(Dataset extract)
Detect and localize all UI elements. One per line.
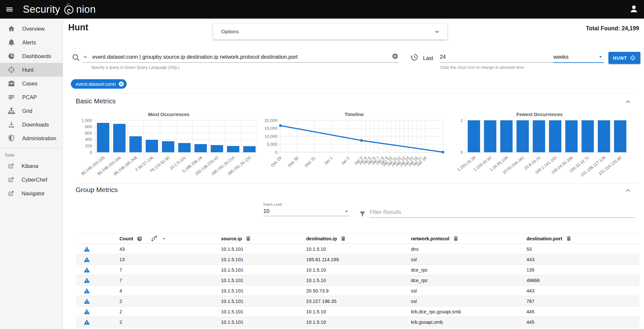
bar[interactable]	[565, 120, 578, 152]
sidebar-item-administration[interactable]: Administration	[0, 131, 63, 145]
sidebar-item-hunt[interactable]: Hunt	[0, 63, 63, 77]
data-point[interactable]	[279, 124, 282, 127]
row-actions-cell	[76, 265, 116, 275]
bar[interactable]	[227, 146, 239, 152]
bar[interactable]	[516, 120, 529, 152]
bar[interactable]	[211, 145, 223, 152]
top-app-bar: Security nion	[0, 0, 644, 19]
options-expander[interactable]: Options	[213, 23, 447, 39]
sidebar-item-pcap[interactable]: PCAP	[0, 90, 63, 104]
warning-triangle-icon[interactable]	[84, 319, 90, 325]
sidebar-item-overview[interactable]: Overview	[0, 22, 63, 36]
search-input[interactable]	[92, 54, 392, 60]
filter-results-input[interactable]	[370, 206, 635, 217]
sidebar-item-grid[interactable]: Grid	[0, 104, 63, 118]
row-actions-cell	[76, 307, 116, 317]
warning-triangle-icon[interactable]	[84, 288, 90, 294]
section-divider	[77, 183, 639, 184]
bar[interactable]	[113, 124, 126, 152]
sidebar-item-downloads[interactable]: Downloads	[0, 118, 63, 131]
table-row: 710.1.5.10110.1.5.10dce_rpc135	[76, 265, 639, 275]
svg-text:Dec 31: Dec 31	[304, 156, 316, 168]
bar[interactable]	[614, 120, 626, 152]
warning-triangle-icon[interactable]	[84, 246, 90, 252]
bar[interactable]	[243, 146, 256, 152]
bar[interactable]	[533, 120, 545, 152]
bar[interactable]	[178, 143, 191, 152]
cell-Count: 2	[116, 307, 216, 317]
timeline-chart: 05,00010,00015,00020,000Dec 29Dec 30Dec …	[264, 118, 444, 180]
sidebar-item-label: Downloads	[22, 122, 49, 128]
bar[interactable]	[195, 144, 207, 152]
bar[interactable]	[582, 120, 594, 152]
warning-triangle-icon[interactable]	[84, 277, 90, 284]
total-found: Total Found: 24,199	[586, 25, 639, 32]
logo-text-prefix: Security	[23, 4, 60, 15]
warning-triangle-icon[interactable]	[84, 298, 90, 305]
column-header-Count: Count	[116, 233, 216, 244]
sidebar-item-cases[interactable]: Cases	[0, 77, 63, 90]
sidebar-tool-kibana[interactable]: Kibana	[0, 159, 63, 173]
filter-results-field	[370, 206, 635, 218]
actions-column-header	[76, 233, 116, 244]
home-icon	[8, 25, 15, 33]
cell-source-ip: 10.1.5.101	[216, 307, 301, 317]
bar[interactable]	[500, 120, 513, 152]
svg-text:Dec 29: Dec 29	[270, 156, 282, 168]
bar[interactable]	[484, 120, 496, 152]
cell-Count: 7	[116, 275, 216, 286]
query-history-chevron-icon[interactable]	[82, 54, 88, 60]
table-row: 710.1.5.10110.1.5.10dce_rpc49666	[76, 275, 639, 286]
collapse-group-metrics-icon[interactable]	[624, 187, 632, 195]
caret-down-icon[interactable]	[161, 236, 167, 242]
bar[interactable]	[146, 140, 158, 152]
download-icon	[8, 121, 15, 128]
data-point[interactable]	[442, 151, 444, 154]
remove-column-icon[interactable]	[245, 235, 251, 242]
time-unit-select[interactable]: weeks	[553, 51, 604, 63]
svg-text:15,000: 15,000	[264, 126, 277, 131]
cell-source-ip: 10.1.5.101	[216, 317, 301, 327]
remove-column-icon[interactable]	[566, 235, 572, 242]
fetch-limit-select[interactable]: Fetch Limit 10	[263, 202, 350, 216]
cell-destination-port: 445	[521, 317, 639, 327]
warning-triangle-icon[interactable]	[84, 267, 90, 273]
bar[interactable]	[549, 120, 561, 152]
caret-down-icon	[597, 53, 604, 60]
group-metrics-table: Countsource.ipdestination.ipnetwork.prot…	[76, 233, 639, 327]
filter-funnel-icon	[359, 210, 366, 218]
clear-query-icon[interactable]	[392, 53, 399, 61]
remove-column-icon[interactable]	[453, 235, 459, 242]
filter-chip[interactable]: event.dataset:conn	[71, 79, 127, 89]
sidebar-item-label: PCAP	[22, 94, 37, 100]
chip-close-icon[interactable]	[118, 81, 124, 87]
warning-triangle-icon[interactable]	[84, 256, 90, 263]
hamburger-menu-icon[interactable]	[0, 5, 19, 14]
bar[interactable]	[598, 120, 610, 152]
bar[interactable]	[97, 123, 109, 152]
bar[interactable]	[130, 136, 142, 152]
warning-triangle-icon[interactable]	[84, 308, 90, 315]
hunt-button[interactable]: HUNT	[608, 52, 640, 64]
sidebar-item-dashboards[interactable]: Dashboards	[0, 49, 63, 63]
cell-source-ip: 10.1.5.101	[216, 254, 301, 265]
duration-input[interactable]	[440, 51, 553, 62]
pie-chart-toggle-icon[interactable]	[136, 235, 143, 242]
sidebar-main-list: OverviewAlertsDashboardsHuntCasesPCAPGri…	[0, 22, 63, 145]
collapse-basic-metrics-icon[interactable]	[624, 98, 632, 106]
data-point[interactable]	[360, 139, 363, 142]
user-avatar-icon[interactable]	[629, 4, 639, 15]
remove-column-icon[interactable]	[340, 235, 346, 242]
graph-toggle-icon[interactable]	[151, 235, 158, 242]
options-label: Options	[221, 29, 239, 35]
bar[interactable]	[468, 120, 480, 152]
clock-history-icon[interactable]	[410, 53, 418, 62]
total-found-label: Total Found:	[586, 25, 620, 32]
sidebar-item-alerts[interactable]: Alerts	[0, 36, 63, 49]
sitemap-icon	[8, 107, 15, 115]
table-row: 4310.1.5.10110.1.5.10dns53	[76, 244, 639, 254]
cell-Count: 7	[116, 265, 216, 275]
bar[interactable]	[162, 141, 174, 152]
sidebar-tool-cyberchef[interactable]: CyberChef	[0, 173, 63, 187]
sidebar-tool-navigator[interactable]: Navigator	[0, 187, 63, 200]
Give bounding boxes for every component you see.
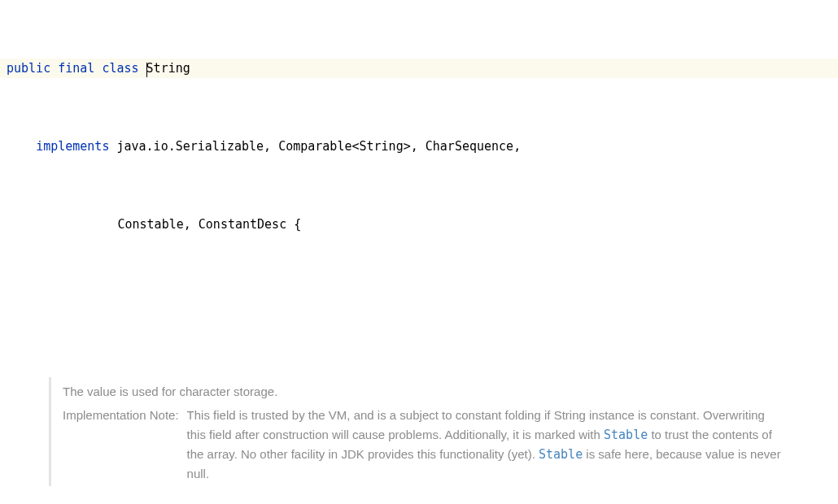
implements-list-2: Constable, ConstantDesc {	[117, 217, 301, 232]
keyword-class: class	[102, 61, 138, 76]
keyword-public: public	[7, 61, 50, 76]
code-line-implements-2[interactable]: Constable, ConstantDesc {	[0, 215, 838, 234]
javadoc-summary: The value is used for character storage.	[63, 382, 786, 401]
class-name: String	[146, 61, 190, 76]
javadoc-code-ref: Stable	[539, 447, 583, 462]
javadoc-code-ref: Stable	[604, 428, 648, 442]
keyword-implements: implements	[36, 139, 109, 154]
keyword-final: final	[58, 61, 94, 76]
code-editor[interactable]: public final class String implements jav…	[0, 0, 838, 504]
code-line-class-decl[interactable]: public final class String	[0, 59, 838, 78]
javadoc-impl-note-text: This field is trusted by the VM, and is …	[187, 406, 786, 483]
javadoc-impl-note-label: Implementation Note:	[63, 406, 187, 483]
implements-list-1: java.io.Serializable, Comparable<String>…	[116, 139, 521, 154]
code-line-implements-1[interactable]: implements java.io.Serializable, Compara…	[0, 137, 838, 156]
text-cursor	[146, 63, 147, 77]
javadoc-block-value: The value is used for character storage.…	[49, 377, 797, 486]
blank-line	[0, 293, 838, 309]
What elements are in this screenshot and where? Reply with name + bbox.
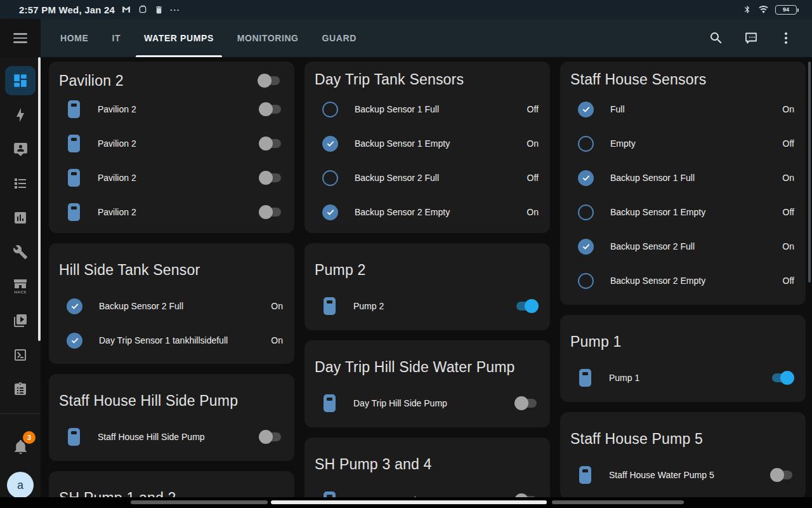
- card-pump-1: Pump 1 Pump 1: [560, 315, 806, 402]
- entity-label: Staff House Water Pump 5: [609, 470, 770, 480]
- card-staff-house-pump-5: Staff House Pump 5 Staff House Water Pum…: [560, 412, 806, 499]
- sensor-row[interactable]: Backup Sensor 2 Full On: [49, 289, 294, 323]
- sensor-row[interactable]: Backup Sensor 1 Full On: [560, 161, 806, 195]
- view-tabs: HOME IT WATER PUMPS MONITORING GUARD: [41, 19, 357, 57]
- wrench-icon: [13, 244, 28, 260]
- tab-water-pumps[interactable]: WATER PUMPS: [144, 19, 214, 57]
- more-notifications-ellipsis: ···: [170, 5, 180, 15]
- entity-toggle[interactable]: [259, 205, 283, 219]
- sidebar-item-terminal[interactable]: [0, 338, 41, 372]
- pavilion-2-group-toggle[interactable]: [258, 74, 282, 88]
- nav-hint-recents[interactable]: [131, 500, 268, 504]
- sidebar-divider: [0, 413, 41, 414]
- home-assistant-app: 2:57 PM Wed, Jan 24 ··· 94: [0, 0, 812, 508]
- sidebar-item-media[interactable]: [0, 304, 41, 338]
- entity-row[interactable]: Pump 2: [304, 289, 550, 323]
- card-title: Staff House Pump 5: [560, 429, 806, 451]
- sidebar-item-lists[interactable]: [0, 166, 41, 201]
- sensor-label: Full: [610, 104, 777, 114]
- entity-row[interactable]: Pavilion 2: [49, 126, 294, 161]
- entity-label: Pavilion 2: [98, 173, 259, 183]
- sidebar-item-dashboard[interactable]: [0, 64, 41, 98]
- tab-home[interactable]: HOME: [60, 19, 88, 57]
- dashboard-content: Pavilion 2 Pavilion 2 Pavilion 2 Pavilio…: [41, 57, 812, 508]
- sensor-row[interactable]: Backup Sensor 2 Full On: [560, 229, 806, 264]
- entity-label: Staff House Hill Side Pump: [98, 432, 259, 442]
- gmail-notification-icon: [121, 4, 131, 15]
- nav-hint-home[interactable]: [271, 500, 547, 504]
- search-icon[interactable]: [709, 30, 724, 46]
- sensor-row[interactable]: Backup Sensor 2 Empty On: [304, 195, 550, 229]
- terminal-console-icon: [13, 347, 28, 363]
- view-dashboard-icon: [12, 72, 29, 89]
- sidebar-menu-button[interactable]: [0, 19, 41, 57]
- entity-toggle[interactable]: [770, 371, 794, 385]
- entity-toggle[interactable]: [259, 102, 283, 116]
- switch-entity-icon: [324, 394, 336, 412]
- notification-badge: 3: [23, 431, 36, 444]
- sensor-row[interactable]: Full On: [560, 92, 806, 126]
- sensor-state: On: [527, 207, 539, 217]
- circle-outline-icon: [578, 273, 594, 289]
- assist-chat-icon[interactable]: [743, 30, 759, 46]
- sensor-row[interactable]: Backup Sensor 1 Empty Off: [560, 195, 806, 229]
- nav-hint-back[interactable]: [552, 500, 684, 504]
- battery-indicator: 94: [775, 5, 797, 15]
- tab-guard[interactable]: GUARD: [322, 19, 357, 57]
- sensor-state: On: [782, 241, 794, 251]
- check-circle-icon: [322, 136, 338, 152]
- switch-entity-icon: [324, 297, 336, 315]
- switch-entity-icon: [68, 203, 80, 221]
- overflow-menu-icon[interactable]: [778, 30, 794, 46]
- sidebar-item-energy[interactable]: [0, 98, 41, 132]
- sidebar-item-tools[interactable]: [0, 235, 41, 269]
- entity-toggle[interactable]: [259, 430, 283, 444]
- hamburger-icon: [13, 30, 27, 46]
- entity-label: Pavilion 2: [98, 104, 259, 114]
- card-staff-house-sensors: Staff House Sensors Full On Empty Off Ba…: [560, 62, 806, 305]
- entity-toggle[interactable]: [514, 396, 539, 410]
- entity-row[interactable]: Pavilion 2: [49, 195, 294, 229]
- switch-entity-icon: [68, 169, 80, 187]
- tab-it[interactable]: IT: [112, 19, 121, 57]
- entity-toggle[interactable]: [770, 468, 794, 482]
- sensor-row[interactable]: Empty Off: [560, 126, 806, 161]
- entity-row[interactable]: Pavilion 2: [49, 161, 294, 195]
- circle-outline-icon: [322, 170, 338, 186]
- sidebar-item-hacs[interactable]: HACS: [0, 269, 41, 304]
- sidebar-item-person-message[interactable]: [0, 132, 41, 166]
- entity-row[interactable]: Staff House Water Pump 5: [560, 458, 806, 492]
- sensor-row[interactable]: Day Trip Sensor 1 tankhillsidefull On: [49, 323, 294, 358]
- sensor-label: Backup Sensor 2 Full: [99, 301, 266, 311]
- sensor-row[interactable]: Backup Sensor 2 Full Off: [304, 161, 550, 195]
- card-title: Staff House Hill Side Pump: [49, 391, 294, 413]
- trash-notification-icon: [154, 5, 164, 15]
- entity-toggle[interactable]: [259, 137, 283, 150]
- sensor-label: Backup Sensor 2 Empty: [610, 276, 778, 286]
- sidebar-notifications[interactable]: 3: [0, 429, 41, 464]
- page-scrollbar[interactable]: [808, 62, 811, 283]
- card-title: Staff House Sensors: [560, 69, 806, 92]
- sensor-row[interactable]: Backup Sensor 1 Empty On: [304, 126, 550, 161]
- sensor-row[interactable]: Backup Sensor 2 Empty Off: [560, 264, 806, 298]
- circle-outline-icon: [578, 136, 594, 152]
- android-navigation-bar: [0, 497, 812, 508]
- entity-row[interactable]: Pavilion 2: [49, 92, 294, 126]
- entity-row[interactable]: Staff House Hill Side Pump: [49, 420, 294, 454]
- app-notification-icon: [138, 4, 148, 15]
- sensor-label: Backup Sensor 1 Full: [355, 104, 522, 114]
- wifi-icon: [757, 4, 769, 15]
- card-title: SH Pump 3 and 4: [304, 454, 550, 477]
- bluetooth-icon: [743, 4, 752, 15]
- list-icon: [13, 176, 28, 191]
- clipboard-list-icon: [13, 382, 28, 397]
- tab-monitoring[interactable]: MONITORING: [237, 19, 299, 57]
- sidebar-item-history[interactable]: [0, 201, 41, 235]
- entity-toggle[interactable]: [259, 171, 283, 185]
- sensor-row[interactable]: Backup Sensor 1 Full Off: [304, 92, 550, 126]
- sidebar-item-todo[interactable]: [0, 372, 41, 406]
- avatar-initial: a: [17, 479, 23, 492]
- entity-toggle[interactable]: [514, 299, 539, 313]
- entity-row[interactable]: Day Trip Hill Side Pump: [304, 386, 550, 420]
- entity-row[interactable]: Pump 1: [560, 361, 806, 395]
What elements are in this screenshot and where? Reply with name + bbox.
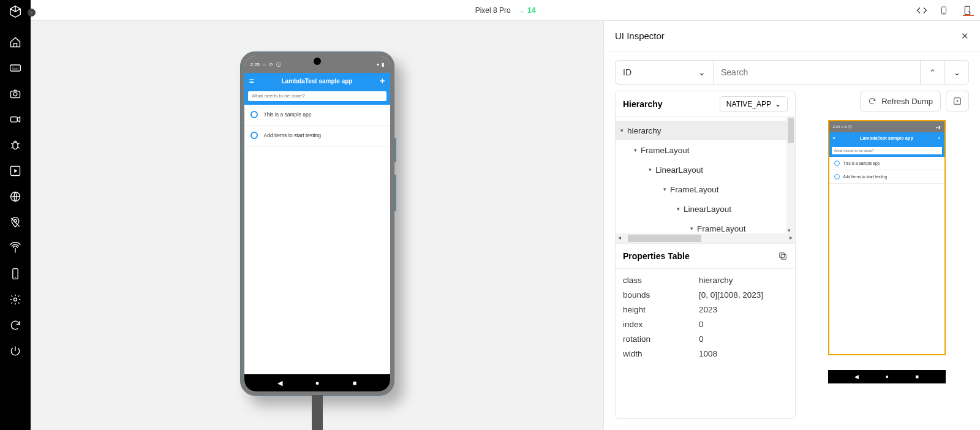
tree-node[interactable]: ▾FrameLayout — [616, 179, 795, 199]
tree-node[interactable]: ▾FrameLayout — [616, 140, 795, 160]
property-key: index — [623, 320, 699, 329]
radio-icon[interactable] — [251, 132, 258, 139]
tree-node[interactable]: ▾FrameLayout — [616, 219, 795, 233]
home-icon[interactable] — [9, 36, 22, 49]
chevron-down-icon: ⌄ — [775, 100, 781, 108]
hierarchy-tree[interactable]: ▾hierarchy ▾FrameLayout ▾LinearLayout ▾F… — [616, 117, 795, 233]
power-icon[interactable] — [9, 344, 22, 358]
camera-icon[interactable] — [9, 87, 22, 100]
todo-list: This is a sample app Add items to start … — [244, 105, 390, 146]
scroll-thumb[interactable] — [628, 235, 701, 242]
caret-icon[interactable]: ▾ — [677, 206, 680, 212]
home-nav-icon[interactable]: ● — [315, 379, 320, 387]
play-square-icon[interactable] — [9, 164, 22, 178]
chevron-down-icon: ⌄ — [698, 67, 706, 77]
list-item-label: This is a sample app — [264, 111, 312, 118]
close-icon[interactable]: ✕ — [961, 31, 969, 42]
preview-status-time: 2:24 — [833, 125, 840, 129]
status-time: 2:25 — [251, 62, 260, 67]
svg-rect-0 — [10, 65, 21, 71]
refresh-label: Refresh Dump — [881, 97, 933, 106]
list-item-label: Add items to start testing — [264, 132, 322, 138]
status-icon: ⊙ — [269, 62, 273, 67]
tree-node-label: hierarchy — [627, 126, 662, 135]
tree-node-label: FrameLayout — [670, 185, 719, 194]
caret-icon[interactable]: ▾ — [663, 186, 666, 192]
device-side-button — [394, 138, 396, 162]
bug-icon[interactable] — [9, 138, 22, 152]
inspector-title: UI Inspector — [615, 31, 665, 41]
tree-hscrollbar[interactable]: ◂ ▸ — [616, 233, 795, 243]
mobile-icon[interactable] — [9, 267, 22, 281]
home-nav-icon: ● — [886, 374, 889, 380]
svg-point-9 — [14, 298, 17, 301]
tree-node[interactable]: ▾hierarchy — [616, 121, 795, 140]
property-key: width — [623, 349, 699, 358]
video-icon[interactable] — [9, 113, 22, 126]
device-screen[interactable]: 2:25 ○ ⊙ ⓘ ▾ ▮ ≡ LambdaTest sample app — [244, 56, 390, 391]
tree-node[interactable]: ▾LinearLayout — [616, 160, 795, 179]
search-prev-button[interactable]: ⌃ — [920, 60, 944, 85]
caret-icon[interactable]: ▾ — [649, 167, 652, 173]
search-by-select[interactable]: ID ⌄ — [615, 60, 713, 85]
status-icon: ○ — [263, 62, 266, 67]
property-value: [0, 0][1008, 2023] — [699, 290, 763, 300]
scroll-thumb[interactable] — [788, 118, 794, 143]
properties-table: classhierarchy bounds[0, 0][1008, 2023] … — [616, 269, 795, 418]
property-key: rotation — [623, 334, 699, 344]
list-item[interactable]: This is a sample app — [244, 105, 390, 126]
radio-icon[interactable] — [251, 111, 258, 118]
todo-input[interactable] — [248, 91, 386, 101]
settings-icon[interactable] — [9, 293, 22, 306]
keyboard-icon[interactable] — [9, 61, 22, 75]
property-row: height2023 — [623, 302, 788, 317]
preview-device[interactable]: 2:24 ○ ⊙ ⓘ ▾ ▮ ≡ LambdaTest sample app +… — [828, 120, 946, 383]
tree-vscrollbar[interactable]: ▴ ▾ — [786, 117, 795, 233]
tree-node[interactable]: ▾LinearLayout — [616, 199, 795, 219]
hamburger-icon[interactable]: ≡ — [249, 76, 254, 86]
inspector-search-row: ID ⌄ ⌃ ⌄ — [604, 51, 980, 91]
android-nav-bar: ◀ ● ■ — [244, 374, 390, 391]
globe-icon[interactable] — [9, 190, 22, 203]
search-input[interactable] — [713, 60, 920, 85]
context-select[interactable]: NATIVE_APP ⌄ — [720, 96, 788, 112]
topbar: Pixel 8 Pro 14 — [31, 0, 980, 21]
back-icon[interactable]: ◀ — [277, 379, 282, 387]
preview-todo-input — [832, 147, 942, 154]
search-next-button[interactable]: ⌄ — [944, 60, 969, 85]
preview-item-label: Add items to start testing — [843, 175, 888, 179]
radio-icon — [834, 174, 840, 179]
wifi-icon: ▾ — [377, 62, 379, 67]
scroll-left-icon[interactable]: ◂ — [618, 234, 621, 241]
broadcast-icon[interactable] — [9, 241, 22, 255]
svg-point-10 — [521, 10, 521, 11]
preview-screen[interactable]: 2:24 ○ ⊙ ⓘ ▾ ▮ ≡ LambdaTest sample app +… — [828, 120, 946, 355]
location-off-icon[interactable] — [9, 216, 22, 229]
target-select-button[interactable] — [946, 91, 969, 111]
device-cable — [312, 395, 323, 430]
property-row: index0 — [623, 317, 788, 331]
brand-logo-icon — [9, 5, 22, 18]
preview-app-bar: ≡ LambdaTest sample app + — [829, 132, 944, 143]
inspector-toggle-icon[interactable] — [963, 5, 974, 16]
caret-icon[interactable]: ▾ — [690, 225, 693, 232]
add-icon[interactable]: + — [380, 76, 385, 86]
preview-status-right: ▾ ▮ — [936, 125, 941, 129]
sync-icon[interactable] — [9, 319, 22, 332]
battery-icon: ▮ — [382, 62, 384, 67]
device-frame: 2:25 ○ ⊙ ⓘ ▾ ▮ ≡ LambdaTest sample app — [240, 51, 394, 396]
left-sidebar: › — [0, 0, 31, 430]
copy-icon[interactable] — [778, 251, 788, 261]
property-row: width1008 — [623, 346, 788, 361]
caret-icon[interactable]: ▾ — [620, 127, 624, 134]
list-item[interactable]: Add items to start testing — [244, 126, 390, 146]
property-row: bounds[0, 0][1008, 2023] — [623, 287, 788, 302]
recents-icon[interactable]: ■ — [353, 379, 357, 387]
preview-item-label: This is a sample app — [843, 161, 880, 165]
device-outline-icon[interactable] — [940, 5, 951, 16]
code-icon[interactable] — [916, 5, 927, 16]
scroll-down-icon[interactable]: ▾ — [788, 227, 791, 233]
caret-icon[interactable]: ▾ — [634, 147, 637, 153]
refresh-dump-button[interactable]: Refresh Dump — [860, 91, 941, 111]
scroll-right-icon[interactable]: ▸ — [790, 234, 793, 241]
(End Dataset extract)
**Task brief**
Wherever the word "notifications" occurs in the data, copy that whole line.

**Output**
- more-notifications-ellipsis: ···: [170, 5, 180, 15]
- sidebar-notifications[interactable]: 3: [0, 429, 41, 464]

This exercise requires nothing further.